WHAT THE TASK ASKS – Please say how many lines below include the word "Ragefire", with nothing beyond the number.
────────────────
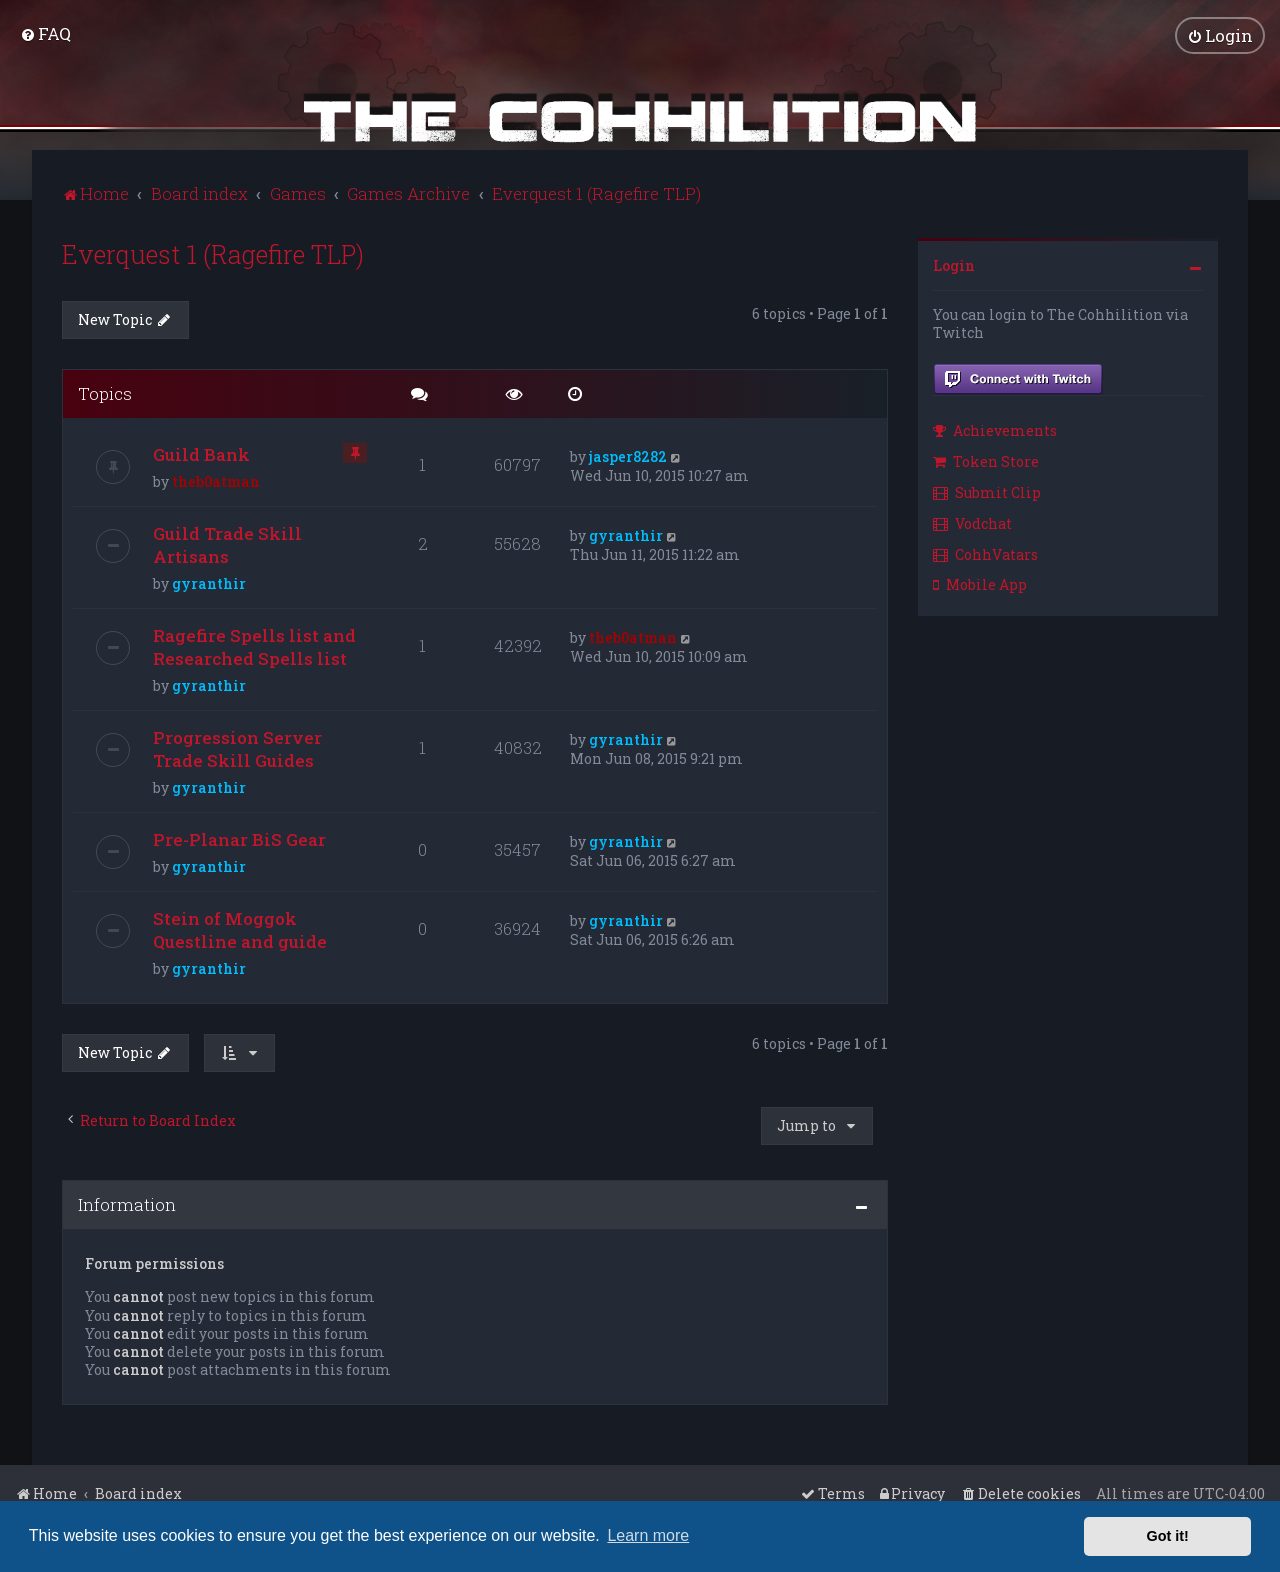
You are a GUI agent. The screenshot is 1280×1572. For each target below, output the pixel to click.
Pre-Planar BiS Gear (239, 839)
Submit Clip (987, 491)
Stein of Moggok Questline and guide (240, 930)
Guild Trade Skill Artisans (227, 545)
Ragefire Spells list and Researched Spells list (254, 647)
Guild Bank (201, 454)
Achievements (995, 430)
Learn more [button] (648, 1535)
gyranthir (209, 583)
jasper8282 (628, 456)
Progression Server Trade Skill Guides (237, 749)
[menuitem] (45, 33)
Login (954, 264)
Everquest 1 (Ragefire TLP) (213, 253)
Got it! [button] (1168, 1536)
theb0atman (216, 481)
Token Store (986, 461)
────────────────
FINISHED EXERCISE – 2